THE TASK: Please write out only the lines from the line with "pe micile ecrane" to the line with "Szertartásaink", inclusive, exactly as they stand below, without the pictures.

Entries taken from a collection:
==================================================

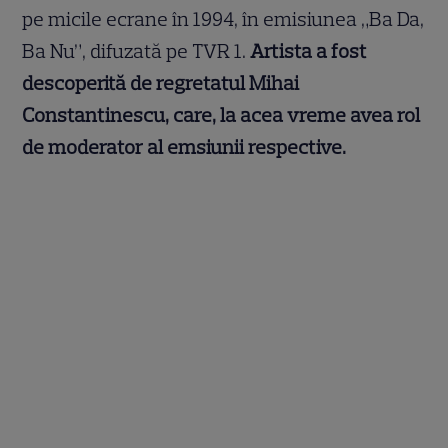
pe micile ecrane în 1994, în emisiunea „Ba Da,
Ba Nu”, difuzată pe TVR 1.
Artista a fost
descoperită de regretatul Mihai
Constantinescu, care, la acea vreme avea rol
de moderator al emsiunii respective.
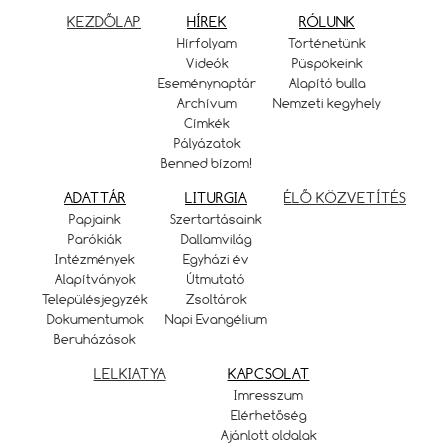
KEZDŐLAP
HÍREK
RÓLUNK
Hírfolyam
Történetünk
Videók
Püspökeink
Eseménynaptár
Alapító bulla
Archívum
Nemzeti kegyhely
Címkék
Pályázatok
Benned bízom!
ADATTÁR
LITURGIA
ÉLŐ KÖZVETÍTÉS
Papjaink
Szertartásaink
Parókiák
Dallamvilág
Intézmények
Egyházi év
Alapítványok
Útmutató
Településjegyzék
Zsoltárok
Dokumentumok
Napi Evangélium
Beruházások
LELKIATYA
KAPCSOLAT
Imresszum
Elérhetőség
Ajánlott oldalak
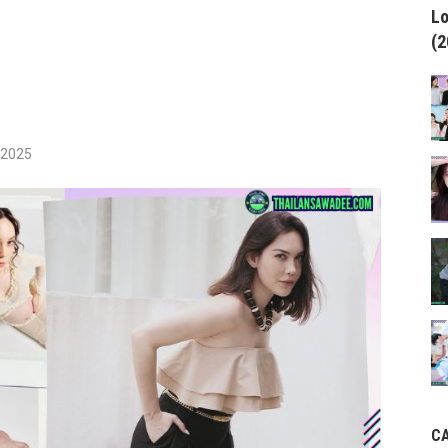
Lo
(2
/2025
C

==================================================

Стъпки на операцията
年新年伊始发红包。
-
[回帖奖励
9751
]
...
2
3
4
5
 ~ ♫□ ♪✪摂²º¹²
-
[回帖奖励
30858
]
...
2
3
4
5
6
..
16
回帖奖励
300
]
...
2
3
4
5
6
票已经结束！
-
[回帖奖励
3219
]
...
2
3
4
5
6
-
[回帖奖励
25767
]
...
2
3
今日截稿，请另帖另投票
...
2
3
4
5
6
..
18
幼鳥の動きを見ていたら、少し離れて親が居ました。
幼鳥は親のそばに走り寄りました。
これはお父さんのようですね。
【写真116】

==================================================

ANSWER FOR THE TASK:
pe micile ecrane în 1994, în emisiunea „Ba Da,
Ba Nu”, difuzată pe TVR 1.
Artista a fost
descoperită de regretatul Mihai
Constantinescu, care, la acea vreme avea rol
de moderator al emsiunii respective.
KEZDŐLAP
HÍREK
RÓLUNK
Hírfolyam
Történetünk
Videók
Püspökeink
Eseménynaptár
Alapító bulla
Archívum
Nemzeti kegyhely
Címkék
Pályázatok
Benned bízom!
ADATTÁR
LITURGIA
ÉLŐ KÖZVETÍTÉS
Papjaink
Szertartásaink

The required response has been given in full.